Monday, August 17, 2009

Pheidippides Was A Real Man

Well, boys, I figured out over the weekend that I have to drop out of the marathon. The shin splints (that I think I was whining about when I was down at WWC graduation) haven’t gone away, and my acupuncturist/physical therapist said I need total rest until they don’t hurt at all anymore, which could be up to two weeks. Then I can start with one mile, and then I increase that by 10% every time I run. I did the math, and that does not get me to 26.2 by November 1.

I know we’ve talked ad naus. about sports, but indulge me for one more post.

This sucks, because the marathon was a big thing in my life. I don’t really have that many things: my cipher of a day job, my writing, my friends and family (but no family of my own), and the marathon. It was sort of a parallel goal with writing, you know? ‘Today I will complete one task with a very specific measure and one with no real measure at all.’ One made the other easier to bear.

But also it sucks because I feel like a coward. I could run the marathon. I could swim for a few weeks and then get up to ten miles, let’s say, and then try to fudge it. A couple of friends have fucked their legs up trying to do similar things, but the very high likelihood is that I’d be more or less fine. A real man would find a way, right? and other people overcome way way worse things than this to run it (e.g. missing limbs).

There are legitimate medical reasons to drop out, but there’s also a big part of me that doesn’t ever want to run the marathon. That part wants to have a sick day for the rest of its life and watch TV and eat mochi balls and drink crème de menthe. I’ve been training myself not to listen to that part when I’m running. So Mr. Crème de Menthe is loving the shin splint excuse.

And if I do follow the advice of my physical therapist, I’ll feel fine on race day. That’s the most galling thing. I won’t be on the sidelines on crutches, I just won’t be in good enough shape to finish.

I also committed to raising $2500 for a charity to get into the race. I not only have to let them down, but I also gave them my credit card as security against the money I don’t raise, and I don’t know if they’ll give me dispensation for an injury.

Anyway, part of me writing this on Heart Arcade is just to bitch to my friends, and I know in the grand scheme this is small potatoes: running races only happens in a life that doesn’t have any life-threatening threats. But I’m writing about it here also to wonder about discipline and structure with writing, too.

As I said above, running was a temporary structure for writing, but I just haven’t known what I’m doing with writing for a while. And I mean this less in an existential way and more in a practical way. Am I really trying to write a book of short stories, or am I just starting a thousand different things to distract myself from the hard work of digging into anything?

I have a novel idea that I’m not that fired up about, but am I not that fired up because I’m just too scared or lazy to get into something that involved? Pretty soon it’s going to be a year since I graduated, and it’s not like I have five polished stories up and ready to go. And just as the shin splints are a helpful excuse for Mr.

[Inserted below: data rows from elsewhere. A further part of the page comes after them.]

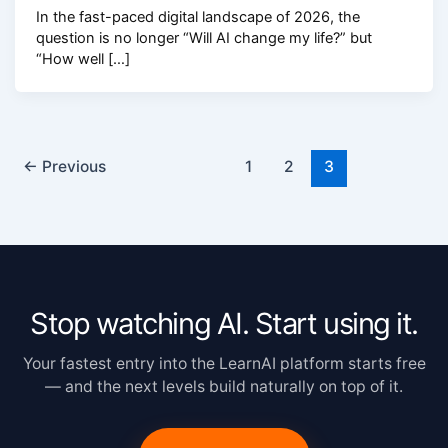
In the fast-paced digital landscape of 2026, the
question is no longer “Will AI change my life?” but
“How well […]
←
Previous
1
2
3
Stop watching AI. Start using it.
Your fastest entry into the LearnAI platform starts free
— and the next levels build naturally on top of it.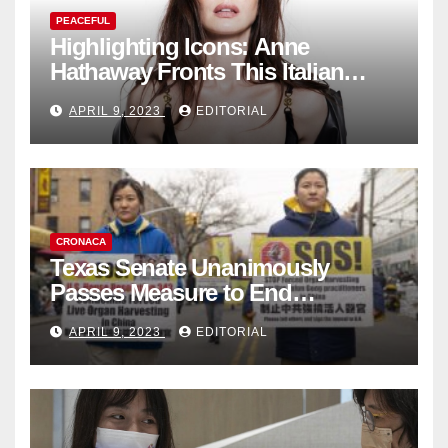
PEACEFUL
Highlighting Icons: Anne
Hathaway Fronts This Italian
Fashion Brand's Latest
APRIL 9, 2023
EDITORIAL
Collection
CRONACA
Texas Senate Unanimously
Passes Measure to End
Complicity in Beijing’s Forced
APRIL 9, 2023
EDITORIAL
Organ Harvesting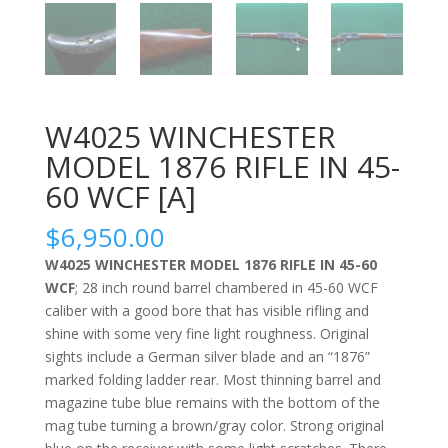
W4025 WINCHESTER
MODEL 1876 RIFLE IN 45-
60 WCF [A]
$
6,950.00
W4025 WINCHESTER MODEL 1876 RIFLE IN 45-60
WCF
; 28 inch round barrel chambered in 45-60 WCF
caliber with a good bore that has visible rifling and
shine with some very fine light roughness. Original
sights include a German silver blade and an “1876”
marked folding ladder rear. Most thinning barrel and
magazine tube blue remains with the bottom of the
mag tube turning a brown/gray color. Strong original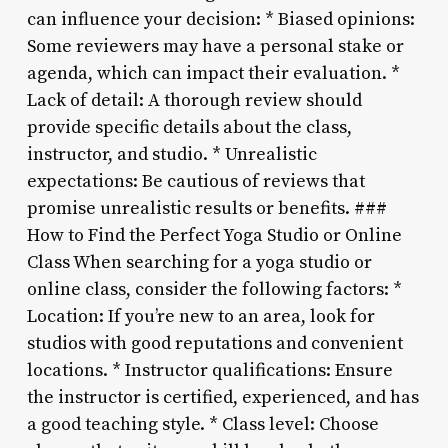
can influence your decision: * Biased opinions:
Some reviewers may have a personal stake or
agenda, which can impact their evaluation. *
Lack of detail: A thorough review should
provide specific details about the class,
instructor, and studio. * Unrealistic
expectations: Be cautious of reviews that
promise unrealistic results or benefits. ###
How to Find the Perfect Yoga Studio or Online
Class When searching for a yoga studio or
online class, consider the following factors: *
Location: If you’re new to an area, look for
studios with good reputations and convenient
locations. * Instructor qualifications: Ensure
the instructor is certified, experienced, and has
a good teaching style. * Class level: Choose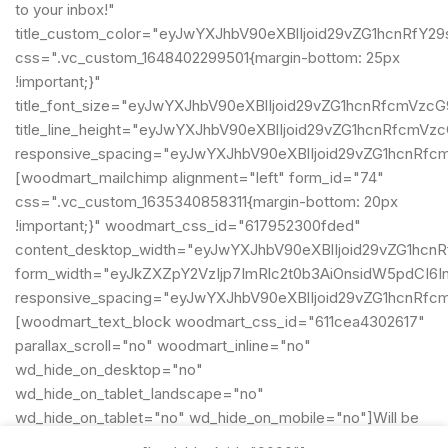
to your inbox!"
title_custom_color="eyJwYXJhbV90eXBlIjoid29vZG1hcnRf
css=".vc_custom_1648402299501{margin-bottom: 25px
!important;}"
title_font_size="eyJwYXJhbV90eXBlIjoid29vZG1hcnRfcmVz
title_line_height="eyJwYXJhbV90eXBlIjoid29vZG1hcnRfcm
responsive_spacing="eyJwYXJhbV90eXBlIjoid29vZG1hcnRf
[woodmart_mailchimp alignment="left" form_id="74"
css=".vc_custom_1635340858311{margin-bottom: 20px
!important;}" woodmart_css_id="617952300fded"
content_desktop_width="eyJwYXJhbV90eXBlIjoid29vZG1hcn
form_width="eyJkZXZpY2VzIjp7ImRlc2t0b3AiOnsidW5pdCI6In
responsive_spacing="eyJwYXJhbV90eXBlIjoid29vZG1hcnRf
[woodmart_text_block woodmart_css_id="611cea4302617"
parallax_scroll="no" woodmart_inline="no"
wd_hide_on_desktop="no"
wd_hide_on_tablet_landscape="no"
wd_hide_on_tablet="no" wd_hide_on_mobile="no"]Will be
used in accordance with our
Privacy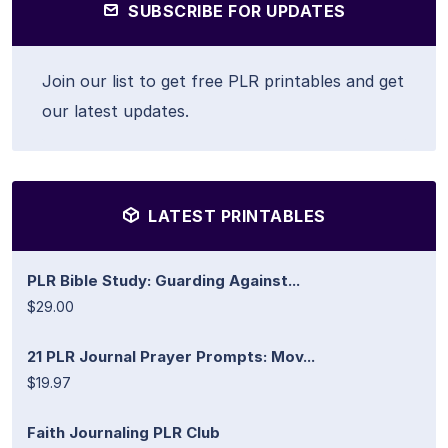
SUBSCRIBE FOR UPDATES
Join our list to get free PLR printables and get
our latest updates.
LATEST PRINTABLES
PLR Bible Study: Guarding Against...
$29.00
21 PLR Journal Prayer Prompts: Mov...
$19.97
Faith Journaling PLR Club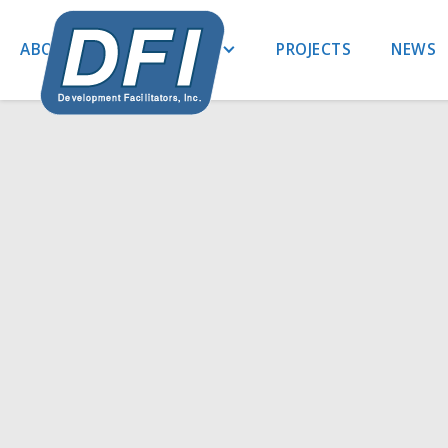
ABOUT US
EXPERTISE
PROJECTS
NEWS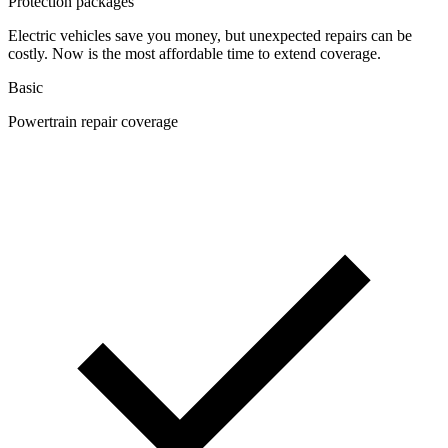
Protection packages
Electric vehicles save you money, but unexpected repairs can be
costly. Now is the most affordable time to extend coverage.
Basic
Powertrain repair coverage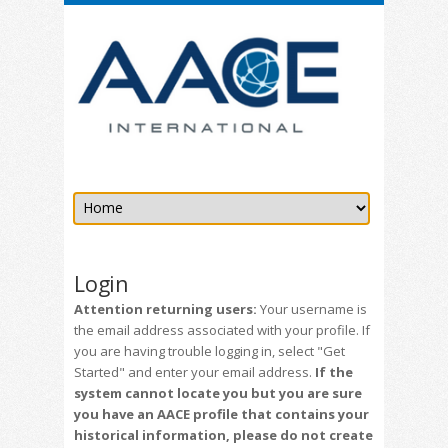
Login
Attention returning users:
Your username is
the email address associated with your profile. If
you are having trouble logging in, select "Get
Started" and enter your email address.
If the
system cannot locate you but you are sure
you have an AACE profile that contains your
historical information, please do not create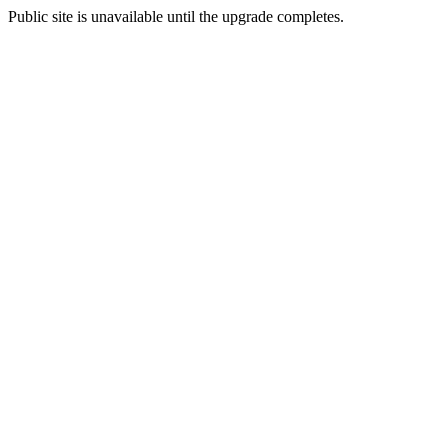
Public site is unavailable until the upgrade completes.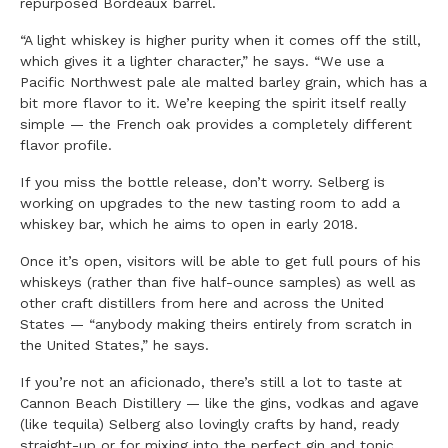
repurposed Bordeaux barrel.
“A light whiskey is higher purity when it comes off the still,
which gives it a lighter character,” he says. “We use a
Pacific Northwest pale ale malted barley grain, which has a
bit more flavor to it. We’re keeping the spirit itself really
simple — the French oak provides a completely different
flavor profile.
If you miss the bottle release, don’t worry. Selberg is
working on upgrades to the new tasting room to add a
whiskey bar, which he aims to open in early 2018.
Once it’s open, visitors will be able to get full pours of his
whiskeys (rather than five half-ounce samples) as well as
other craft distillers from here and across the United
States — “anybody making theirs entirely from scratch in
the United States,” he says.
If you’re not an aficionado, there’s still a lot to taste at
Cannon Beach Distillery — like the gins, vodkas and agave
(like tequila) Selberg also lovingly crafts by hand, ready
straight-up or for mixing into the perfect gin and tonic,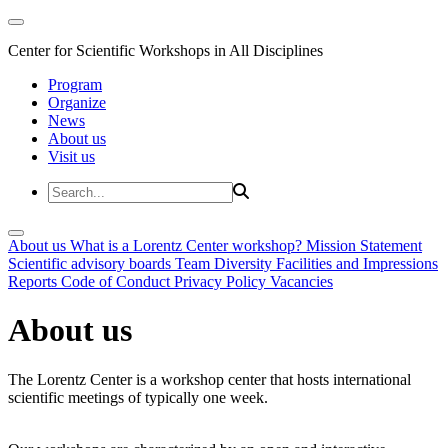
Center for Scientific Workshops in All Disciplines
Program
Organize
News
About us
Visit us
About us
What is a Lorentz Center workshop?
Mission Statement
Scientific advisory boards
Team
Diversity
Facilities and Impressions
Reports
Code of Conduct
Privacy Policy
Vacancies
About us
The Lorentz Center is a workshop center that hosts international
scientific meetings of typically one week.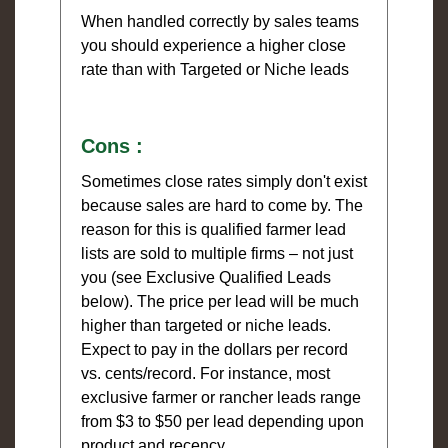
When handled correctly by sales teams
you should experience a higher close
rate than with Targeted or Niche leads
Cons :
Sometimes close rates simply don't exist
because sales are hard to come by. The
reason for this is qualified farmer lead
lists are sold to multiple firms – not just
you (see Exclusive Qualified Leads
below). The price per lead will be much
higher than targeted or niche leads.
Expect to pay in the dollars per record
vs. cents/record. For instance, most
exclusive farmer or rancher leads range
from $3 to $50 per lead depending upon
product and recency.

Crème de Menthe, so is the well-known mysteriousness of the writing process.

It would be helpful to have a metric, is what I’m saying. ‘Getting a Novel Into the Western Canon’ is a little grandiose (and the Western Canon ain’t what it used to be); ‘Two Hours of Writing A Day’ is a little too local. ‘Making Work That Causes Readers I Respect to Laugh In Recognition of Truth’ is probably the closest thing, but I don’t know exactly what that looks like on a Tuesday when I’m tired and want to watch re-runs. ‘Three Finished Stories by the End of the Year’? ‘Always Have Two Stories in the Inboxes of Magazines, No Matter What’?

I guess dropping out of the marathon has made me take another look at exactly what I’m trying to do, and where the runway lights are.

I know I’m supposed to be the wise sage after living for six more months in The World than you guys have lived, but what lights are you flying by right now?